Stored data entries
┌──
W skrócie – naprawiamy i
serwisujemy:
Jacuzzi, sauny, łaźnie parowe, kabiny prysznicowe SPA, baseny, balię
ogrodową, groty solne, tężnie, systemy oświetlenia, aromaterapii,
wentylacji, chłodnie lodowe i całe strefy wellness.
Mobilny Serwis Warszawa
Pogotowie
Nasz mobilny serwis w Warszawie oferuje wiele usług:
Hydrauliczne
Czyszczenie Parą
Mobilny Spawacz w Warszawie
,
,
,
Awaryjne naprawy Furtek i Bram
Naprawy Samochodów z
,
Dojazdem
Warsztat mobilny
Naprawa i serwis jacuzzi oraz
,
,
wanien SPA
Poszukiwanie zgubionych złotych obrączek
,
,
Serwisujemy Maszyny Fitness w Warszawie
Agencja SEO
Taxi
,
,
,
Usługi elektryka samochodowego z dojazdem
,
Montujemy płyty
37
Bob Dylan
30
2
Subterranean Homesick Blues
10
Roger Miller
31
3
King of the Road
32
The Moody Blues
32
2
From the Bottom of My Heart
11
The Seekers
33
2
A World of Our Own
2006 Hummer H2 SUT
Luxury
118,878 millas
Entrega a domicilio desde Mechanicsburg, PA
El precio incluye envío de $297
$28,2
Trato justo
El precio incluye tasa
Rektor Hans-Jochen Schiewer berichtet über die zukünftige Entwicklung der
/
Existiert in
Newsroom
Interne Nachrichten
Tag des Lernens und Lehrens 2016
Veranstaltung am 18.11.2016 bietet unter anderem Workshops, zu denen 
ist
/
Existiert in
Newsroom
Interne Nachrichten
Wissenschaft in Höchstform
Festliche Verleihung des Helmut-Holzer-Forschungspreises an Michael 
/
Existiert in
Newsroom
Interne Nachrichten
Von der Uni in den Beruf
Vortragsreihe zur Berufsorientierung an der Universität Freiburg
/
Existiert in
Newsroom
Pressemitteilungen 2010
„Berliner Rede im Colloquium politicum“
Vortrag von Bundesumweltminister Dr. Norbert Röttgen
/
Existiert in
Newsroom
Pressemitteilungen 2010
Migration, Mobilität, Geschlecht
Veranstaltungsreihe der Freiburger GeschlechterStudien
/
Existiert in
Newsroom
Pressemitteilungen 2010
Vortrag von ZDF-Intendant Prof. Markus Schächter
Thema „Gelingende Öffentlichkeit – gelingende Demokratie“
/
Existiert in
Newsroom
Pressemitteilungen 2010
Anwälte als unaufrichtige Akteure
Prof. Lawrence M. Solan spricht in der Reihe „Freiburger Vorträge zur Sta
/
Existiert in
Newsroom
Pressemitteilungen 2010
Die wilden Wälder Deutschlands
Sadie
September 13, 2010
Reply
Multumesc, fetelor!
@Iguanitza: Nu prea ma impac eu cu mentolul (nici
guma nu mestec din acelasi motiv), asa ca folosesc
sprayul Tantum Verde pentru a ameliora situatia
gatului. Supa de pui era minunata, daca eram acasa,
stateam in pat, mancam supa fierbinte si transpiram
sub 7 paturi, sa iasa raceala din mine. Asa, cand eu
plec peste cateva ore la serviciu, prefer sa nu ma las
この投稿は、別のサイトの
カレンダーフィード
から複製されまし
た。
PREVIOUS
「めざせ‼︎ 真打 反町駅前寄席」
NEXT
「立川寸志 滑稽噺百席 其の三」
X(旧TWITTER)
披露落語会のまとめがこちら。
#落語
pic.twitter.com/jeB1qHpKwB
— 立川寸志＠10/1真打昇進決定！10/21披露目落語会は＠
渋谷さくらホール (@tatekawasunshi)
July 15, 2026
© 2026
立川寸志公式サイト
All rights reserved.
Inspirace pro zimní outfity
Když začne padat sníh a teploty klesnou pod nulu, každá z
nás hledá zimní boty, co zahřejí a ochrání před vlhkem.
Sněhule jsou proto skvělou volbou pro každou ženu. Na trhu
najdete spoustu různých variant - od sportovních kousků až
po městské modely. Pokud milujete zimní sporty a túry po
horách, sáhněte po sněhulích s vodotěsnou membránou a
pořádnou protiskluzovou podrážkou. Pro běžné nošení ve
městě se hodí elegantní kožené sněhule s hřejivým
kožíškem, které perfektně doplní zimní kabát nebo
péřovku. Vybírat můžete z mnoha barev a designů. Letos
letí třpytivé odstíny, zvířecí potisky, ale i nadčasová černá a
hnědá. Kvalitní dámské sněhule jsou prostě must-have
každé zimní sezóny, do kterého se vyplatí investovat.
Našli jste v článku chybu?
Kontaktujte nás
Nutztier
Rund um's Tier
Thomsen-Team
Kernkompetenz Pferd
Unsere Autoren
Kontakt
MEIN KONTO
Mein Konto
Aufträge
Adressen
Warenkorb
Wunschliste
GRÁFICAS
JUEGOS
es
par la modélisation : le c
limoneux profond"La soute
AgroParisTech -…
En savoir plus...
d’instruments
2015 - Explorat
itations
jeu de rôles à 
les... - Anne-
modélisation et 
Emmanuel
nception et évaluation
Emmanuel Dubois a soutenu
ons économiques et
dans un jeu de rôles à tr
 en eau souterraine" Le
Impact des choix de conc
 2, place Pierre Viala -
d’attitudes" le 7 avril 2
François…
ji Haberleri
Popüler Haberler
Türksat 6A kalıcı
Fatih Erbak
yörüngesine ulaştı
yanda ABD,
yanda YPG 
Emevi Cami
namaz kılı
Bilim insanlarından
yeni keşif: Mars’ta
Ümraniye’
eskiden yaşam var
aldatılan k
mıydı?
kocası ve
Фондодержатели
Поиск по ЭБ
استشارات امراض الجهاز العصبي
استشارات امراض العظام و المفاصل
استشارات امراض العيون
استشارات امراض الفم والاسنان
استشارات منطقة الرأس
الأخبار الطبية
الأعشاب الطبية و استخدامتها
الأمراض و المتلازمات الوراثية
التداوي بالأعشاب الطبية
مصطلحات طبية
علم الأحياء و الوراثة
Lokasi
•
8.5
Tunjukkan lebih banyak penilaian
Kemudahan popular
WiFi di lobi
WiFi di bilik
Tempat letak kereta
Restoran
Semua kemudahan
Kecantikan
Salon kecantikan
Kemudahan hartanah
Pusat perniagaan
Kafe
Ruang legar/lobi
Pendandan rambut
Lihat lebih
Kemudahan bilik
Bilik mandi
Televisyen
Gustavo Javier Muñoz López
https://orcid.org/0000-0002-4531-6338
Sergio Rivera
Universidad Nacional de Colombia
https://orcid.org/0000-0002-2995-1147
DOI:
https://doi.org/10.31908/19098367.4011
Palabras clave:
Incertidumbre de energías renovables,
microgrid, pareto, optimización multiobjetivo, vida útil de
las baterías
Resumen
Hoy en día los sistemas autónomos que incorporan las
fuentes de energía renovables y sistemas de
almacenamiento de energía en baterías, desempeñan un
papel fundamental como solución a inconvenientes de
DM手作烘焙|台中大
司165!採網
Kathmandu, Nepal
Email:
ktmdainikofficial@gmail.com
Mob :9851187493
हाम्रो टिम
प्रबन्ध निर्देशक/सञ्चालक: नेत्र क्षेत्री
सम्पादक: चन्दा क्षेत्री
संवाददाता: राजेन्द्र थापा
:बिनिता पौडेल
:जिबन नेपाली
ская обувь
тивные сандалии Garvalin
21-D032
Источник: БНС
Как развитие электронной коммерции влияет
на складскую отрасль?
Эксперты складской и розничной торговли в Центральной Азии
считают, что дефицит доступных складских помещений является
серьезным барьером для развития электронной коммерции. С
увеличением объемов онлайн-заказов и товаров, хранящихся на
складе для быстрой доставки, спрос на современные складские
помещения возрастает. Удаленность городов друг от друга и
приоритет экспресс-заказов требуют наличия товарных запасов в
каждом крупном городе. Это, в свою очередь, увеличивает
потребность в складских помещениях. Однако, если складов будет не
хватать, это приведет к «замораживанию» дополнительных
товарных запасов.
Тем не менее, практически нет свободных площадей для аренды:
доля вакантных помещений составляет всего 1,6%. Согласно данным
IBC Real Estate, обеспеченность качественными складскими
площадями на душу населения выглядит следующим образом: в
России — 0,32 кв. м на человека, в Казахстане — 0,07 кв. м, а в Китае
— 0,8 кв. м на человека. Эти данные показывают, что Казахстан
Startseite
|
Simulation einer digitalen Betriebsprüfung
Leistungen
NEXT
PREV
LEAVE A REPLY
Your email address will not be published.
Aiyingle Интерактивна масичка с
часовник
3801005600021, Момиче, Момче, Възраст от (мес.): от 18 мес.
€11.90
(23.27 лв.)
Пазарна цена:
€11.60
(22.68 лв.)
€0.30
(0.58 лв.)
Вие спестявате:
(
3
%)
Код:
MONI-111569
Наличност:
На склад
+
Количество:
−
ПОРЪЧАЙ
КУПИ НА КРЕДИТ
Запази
└──
Quote the data above from the line containing "městě se hodí" to the line containing "yeni keşif: Mars’ta", inclusive, and stop.

* Your response *
městě se hodí elegantní kožené sněhule s hřejivým
kožíškem, které perfektně doplní zimní kabát nebo
péřovku. Vybírat můžete z mnoha barev a designů. Letos
letí třpytivé odstíny, zvířecí potisky, ale i nadčasová černá a
hnědá. Kvalitní dámské sněhule jsou prostě must-have
každé zimní sezóny, do kterého se vyplatí investovat.
Našli jste v článku chybu?
Kontaktujte nás
Nutztier
Rund um's Tier
Thomsen-Team
Kernkompetenz Pferd
Unsere Autoren
Kontakt
MEIN KONTO
Mein Konto
Aufträge
Adressen
Warenkorb
Wunschliste
GRÁFICAS
JUEGOS
es
par la modélisation : le c
limoneux profond"La soute
AgroParisTech -…
En savoir plus...
d’instruments
2015 - Explorat
itations
jeu de rôles à 
les... - Anne-
modélisation et 
Emmanuel
nception et évaluation
Emmanuel Dubois a soutenu
ons économiques et
dans un jeu de rôles à tr
 en eau souterraine" Le
Impact des choix de conc
 2, place Pierre Viala -
d’attitudes" le 7 avril 2
François…
ji Haberleri
Popüler Haberler
Türksat 6A kalıcı
Fatih Erbak
yörüngesine ulaştı
yanda ABD,
yanda YPG 
Emevi Cami
namaz kılı
Bilim insanlarından
yeni keşif: Mars’ta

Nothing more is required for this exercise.